Directions for this task = Take the lines below between the one holding "FUNKO - FOOTBALL ENGLAND JOHN STONES" and the one holding "placas finais 3 e 4 vence em", inclusive, and copy them exactly. Add nothing.
*** Opening Data to process ***
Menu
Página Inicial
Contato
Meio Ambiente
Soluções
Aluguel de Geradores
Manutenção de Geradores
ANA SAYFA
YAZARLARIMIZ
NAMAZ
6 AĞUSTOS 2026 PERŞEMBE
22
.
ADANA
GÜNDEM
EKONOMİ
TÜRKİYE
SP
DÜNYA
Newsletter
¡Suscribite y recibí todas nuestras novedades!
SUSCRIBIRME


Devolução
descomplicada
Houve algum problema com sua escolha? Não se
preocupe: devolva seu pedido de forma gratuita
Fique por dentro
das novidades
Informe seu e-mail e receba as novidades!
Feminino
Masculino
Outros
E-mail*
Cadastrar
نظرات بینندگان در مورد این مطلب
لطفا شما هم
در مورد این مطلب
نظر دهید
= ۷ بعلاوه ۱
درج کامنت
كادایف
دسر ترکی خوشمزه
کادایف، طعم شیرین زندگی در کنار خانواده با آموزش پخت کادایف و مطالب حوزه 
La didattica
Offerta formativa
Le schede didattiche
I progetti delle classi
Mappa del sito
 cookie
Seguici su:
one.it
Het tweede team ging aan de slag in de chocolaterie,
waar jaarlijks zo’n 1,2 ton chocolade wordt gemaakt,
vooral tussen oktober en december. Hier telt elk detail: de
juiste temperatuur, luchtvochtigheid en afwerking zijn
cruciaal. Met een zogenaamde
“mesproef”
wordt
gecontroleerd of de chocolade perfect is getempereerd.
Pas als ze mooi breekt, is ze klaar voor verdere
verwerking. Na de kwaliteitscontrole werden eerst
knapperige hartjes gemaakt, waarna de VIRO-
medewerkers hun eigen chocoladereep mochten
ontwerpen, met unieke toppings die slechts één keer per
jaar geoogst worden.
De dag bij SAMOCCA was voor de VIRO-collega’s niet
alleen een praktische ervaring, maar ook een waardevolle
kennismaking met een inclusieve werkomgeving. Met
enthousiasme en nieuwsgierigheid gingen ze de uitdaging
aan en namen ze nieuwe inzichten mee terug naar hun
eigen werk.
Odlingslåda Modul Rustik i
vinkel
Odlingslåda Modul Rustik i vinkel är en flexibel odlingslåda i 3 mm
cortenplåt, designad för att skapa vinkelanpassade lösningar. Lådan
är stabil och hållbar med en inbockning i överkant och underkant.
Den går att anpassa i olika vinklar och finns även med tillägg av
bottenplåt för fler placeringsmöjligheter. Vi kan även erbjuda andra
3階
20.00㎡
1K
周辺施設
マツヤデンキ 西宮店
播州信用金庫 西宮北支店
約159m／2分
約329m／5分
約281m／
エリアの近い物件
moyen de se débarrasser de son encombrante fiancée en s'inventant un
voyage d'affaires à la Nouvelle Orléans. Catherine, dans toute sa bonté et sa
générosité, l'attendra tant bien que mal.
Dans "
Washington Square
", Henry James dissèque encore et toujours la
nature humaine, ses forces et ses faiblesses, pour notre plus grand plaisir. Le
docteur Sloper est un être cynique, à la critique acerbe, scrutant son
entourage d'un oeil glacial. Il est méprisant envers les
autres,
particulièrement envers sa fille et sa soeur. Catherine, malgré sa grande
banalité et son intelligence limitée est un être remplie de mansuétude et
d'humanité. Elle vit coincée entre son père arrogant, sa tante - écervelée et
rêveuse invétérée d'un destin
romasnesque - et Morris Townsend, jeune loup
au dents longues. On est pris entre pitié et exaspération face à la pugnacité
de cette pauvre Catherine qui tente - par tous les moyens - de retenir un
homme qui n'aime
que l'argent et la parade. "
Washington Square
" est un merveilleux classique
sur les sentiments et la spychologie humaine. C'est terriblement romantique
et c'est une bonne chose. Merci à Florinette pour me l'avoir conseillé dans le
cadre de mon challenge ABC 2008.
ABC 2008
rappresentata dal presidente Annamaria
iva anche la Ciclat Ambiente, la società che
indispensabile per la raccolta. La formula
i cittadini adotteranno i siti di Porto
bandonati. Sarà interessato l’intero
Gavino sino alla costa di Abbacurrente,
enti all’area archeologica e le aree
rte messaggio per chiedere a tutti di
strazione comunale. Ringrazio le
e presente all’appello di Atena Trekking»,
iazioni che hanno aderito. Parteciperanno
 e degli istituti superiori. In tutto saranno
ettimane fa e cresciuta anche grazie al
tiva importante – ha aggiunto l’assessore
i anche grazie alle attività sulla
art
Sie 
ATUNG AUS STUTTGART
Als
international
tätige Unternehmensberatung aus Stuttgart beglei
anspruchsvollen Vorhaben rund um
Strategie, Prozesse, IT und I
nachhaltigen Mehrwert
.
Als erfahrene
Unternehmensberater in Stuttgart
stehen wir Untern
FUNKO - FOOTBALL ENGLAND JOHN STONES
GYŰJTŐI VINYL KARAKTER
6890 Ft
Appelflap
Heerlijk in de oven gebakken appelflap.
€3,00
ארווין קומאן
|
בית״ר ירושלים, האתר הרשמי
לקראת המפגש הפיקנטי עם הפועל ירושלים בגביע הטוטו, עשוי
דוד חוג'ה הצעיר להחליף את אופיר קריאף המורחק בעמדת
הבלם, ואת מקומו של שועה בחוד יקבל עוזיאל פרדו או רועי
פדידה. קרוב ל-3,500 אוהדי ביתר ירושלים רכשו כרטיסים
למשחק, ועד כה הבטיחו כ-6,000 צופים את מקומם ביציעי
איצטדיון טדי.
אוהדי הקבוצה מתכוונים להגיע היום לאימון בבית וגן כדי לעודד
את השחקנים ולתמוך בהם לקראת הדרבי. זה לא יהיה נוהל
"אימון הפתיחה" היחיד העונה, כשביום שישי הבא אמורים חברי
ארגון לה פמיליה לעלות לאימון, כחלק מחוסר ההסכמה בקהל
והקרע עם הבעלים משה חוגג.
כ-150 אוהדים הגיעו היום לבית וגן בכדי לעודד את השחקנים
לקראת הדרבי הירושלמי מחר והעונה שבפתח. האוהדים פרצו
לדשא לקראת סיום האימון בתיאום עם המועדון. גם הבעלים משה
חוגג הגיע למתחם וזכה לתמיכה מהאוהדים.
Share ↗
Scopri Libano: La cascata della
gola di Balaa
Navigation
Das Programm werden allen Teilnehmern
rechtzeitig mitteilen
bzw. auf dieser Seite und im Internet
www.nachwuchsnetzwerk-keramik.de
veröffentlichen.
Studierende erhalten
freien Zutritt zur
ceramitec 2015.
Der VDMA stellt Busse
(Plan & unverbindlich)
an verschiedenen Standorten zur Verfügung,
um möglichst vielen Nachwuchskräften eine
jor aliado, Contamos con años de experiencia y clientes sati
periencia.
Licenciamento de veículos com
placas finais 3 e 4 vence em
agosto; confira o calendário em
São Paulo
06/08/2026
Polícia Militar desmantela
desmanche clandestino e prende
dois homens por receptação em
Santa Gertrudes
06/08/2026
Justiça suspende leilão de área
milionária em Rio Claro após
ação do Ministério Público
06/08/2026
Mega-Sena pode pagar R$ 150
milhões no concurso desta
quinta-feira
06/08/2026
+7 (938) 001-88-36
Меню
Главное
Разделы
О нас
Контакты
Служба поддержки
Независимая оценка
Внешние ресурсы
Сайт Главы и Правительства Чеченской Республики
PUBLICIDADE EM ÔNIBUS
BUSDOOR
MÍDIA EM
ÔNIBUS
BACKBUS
*** Closing Data to process ***
Answer area =
FUNKO - FOOTBALL ENGLAND JOHN STONES
GYŰJTŐI VINYL KARAKTER
6890 Ft
Appelflap
Heerlijk in de oven gebakken appelflap.
€3,00
ארווין קומאן
|
בית״ר ירושלים, האתר הרשמי
לקראת המפגש הפיקנטי עם הפועל ירושלים בגביע הטוטו, עשוי
דוד חוג'ה הצעיר להחליף את אופיר קריאף המורחק בעמדת
הבלם, ואת מקומו של שועה בחוד יקבל עוזיאל פרדו או רועי
פדידה. קרוב ל-3,500 אוהדי ביתר ירושלים רכשו כרטיסים
למשחק, ועד כה הבטיחו כ-6,000 צופים את מקומם ביציעי
איצטדיון טדי.
אוהדי הקבוצה מתכוונים להגיע היום לאימון בבית וגן כדי לעודד
את השחקנים ולתמוך בהם לקראת הדרבי. זה לא יהיה נוהל
"אימון הפתיחה" היחיד העונה, כשביום שישי הבא אמורים חברי
ארגון לה פמיליה לעלות לאימון, כחלק מחוסר ההסכמה בקהל
והקרע עם הבעלים משה חוגג.
כ-150 אוהדים הגיעו היום לבית וגן בכדי לעודד את השחקנים
לקראת הדרבי הירושלמי מחר והעונה שבפתח. האוהדים פרצו
לדשא לקראת סיום האימון בתיאום עם המועדון. גם הבעלים משה
חוגג הגיע למתחם וזכה לתמיכה מהאוהדים.
Share ↗
Scopri Libano: La cascata della
gola di Balaa
Navigation
Das Programm werden allen Teilnehmern
rechtzeitig mitteilen
bzw. auf dieser Seite und im Internet
www.nachwuchsnetzwerk-keramik.de
veröffentlichen.
Studierende erhalten
freien Zutritt zur
ceramitec 2015.
Der VDMA stellt Busse
(Plan & unverbindlich)
an verschiedenen Standorten zur Verfügung,
um möglichst vielen Nachwuchskräften eine
jor aliado, Contamos con años de experiencia y clientes sati
periencia.
Licenciamento de veículos com
placas finais 3 e 4 vence em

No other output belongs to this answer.